WORK REQUEST
Each line with the word "service" must appear in the answer, copied from the records.

INFORMATION GIVEN

==================================================

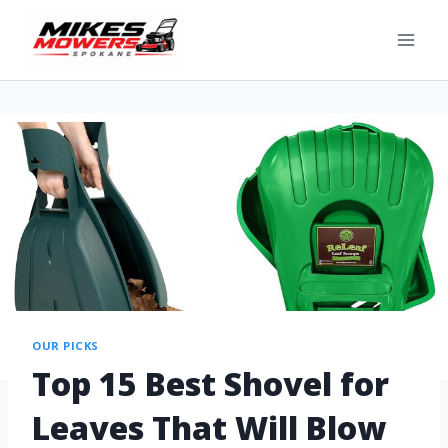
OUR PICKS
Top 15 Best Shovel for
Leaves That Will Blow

==================================================

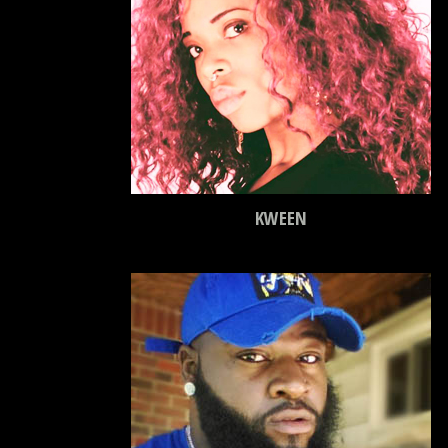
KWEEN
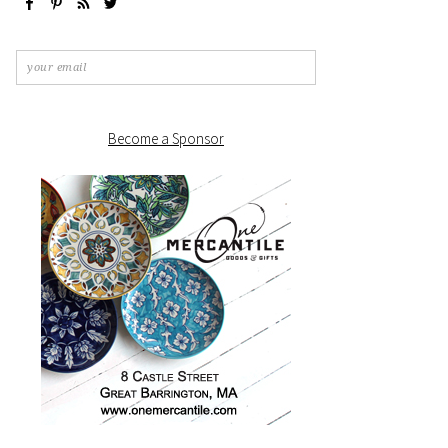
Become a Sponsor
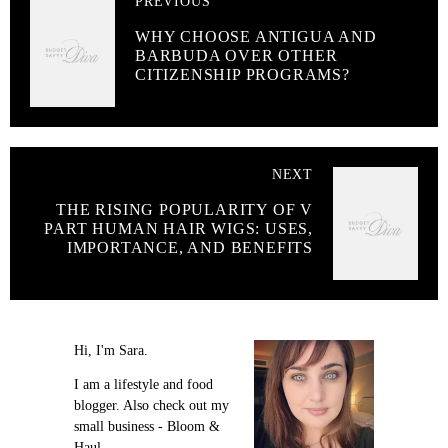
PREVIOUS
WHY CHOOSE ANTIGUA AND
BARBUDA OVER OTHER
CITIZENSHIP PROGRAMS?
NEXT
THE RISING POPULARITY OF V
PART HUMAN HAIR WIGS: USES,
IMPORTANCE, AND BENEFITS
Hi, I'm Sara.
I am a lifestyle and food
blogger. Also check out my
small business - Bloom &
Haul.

==================================================

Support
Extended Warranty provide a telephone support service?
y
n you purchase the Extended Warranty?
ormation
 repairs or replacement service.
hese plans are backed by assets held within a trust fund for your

==================================================

RESULT OF THE TASK
Extended Warranty provide a telephone support service?
 repairs or replacement service.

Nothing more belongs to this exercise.